Why Does it Matter? The news is mostly inside baseball and it may or may not impact Squarespace’s product, which counts a heavy SMB user base. Of course, private equity has a reputation for iron-fisted management and operational streamlining, which in turn degrade things like product and service quality. Though in fairness, Newfold Digtial’s PE ownership seems to be mostly positive so far on the product/service front. We’ll have to wait and see what happens there. Speaking of Newfold, Squarespace’s acquisition marks a bit of a trend in the website host/builder world. In addition to these two companies, we’ve seen a handful of other PE acquisitions of web hosts in recent history, including WP Engine’s acquisition by Silver Lake.
Click to Cancel
What Happened? The U.S. FTC has announced its final “click-to-cancel” rule. If it sees the light of day, this will require that companies who sell subscriptions – or anything with a recurring payment – make it “as easy for consumers to cancel their enrollment as it was to sign up.” This will impact companies that let you sign up online but make you cancel over the phone… during which you get a retention hard sell. Apparently, Amazon Prime is egregious in these offenses. Other businesses impacted include gyms that make you cancel in person where you’re subject to being shamed into keeping your membership by physically-intimidating specimens. Altogether, the FTC is basing its action on consumer complaints that have averaged about 70 per day for the past few years. This is also partially driven by the Biden Administration’s stated crusade against “junk fees.” All the above will go into effect 180 days after they’re published in the federal register; and the rule’s ultimate fate could be determined by who occupies the White House from now until then. The FTC’s republican minority all voted against the rule.

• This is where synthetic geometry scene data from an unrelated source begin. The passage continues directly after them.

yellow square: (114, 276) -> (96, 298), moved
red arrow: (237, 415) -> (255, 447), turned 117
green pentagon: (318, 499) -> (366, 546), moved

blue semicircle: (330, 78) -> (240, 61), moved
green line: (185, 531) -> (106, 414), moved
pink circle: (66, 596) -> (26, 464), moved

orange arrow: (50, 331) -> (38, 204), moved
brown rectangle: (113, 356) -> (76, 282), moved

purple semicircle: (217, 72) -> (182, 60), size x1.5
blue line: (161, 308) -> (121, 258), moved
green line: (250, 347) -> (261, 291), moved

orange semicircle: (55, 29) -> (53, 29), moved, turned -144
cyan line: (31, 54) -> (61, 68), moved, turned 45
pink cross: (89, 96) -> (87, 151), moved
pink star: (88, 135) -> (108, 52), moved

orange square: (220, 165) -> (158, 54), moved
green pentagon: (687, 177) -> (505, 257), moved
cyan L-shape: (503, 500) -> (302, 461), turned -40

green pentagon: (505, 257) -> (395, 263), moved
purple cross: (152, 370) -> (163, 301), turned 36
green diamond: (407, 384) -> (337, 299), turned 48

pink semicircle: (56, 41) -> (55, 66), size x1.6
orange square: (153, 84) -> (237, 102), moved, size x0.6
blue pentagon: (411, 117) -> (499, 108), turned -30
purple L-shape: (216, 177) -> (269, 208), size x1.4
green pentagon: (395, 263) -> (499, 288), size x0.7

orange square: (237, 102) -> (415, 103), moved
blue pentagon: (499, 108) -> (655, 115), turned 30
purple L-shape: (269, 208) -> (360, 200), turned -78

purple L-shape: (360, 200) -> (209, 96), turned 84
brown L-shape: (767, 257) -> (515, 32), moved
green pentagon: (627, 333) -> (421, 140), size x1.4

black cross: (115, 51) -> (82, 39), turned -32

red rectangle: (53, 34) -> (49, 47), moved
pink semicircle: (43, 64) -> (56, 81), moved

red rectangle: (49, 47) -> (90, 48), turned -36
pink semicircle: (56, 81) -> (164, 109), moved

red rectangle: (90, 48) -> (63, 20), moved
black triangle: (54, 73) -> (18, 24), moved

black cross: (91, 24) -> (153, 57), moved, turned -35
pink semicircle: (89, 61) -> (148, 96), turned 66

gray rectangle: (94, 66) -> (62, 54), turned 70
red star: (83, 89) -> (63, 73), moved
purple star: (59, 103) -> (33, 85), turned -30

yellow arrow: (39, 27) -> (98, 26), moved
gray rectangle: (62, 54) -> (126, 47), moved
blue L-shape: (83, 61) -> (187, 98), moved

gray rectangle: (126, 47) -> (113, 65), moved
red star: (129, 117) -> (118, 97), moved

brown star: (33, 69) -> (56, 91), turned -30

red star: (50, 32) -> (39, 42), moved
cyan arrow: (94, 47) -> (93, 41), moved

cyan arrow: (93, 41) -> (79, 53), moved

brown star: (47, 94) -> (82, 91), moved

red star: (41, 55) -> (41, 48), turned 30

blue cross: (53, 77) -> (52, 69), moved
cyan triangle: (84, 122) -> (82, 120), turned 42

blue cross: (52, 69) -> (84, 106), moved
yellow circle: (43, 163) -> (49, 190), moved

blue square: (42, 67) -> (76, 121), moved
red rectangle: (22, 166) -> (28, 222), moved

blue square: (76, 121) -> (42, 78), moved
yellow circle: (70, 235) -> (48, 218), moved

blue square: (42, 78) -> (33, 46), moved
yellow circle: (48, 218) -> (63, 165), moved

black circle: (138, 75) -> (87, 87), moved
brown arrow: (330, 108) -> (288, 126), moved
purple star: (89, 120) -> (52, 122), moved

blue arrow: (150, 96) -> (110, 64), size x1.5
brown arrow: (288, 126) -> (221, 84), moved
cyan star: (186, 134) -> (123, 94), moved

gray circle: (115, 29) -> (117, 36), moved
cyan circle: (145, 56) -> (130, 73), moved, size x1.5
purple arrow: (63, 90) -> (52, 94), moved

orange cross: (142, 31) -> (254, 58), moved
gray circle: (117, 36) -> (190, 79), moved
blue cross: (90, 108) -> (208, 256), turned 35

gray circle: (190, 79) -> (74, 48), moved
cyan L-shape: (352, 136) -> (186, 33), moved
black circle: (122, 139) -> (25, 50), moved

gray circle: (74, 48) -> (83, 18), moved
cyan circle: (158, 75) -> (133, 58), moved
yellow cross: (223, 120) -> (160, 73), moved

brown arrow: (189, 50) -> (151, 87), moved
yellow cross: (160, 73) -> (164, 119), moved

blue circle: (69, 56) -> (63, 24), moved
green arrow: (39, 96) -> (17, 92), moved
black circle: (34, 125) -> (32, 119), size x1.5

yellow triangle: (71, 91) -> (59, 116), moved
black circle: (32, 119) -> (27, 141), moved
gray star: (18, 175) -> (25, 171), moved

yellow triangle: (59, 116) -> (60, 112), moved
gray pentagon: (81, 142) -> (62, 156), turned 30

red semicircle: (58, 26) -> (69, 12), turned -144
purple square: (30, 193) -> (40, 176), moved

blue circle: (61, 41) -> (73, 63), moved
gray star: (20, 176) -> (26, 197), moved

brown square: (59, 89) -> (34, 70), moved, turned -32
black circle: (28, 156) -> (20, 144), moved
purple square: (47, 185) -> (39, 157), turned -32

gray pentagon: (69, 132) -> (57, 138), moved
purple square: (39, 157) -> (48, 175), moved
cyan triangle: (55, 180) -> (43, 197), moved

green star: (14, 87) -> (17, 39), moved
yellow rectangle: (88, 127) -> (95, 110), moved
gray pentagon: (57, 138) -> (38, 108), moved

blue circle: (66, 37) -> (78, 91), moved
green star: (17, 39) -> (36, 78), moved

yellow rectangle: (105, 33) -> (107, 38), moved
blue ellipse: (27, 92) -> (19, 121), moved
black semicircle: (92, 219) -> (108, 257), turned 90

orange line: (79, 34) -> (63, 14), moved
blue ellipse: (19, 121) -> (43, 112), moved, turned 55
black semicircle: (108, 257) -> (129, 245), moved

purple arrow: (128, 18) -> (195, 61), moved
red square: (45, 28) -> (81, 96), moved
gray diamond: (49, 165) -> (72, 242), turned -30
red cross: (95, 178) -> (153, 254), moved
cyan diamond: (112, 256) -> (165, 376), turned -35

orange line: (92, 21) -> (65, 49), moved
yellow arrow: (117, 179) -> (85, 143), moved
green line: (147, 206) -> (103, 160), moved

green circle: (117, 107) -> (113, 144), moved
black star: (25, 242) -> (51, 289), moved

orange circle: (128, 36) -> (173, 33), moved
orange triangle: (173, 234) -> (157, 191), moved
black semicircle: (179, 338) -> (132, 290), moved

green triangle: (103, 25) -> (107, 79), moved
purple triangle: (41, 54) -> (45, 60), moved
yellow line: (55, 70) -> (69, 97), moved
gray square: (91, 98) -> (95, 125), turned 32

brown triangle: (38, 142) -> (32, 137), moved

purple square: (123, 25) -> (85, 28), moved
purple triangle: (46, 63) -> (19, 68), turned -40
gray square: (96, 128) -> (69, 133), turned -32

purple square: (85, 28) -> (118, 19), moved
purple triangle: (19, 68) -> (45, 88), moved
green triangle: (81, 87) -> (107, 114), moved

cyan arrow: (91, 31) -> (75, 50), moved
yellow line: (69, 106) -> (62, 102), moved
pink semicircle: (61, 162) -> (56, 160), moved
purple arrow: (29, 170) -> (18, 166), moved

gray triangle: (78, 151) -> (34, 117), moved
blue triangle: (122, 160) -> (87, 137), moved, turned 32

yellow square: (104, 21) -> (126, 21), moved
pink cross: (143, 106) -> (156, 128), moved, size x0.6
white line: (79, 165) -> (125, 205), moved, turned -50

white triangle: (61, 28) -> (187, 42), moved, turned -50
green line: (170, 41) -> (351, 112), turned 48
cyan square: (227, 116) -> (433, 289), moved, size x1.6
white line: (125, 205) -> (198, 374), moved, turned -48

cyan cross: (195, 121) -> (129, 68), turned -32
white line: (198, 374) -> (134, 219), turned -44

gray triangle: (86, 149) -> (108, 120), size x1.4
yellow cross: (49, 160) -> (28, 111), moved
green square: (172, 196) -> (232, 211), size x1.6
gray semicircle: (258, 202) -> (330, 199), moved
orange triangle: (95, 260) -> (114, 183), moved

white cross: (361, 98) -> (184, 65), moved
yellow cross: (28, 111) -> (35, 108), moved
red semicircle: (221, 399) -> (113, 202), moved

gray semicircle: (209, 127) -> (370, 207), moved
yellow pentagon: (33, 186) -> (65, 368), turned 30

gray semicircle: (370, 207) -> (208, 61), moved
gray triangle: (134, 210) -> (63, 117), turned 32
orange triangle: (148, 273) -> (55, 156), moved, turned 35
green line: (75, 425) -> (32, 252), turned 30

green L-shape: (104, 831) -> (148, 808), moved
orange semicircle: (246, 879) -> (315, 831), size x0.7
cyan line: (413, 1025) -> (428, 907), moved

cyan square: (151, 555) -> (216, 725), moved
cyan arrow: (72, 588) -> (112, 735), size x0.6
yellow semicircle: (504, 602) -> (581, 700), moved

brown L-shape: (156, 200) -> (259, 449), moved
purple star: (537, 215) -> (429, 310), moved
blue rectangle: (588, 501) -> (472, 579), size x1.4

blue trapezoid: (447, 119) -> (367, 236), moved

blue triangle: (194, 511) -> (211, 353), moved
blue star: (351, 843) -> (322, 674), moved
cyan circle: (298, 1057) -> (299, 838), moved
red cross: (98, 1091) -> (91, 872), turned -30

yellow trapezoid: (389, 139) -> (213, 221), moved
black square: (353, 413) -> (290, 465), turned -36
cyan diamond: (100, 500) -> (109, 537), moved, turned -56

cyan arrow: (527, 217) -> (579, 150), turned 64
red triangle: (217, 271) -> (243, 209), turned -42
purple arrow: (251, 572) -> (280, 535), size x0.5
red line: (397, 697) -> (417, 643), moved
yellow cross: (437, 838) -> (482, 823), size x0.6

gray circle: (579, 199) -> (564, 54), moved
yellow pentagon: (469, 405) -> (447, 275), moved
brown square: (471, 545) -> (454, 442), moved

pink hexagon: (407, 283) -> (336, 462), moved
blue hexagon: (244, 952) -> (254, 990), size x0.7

Why Does it Matter? This is a consumer-first move that few would disagree with. But it also has heavy lobbying from business interests who don’t want to see it go into effect. If it does, it has strong implications for companies built on subscription revenue. That’s everything from big brands to publications to smaller outfits. For the latter, it will be more challenging to muster resources to change systems to be in compliance. At least there’s some lead time to do so.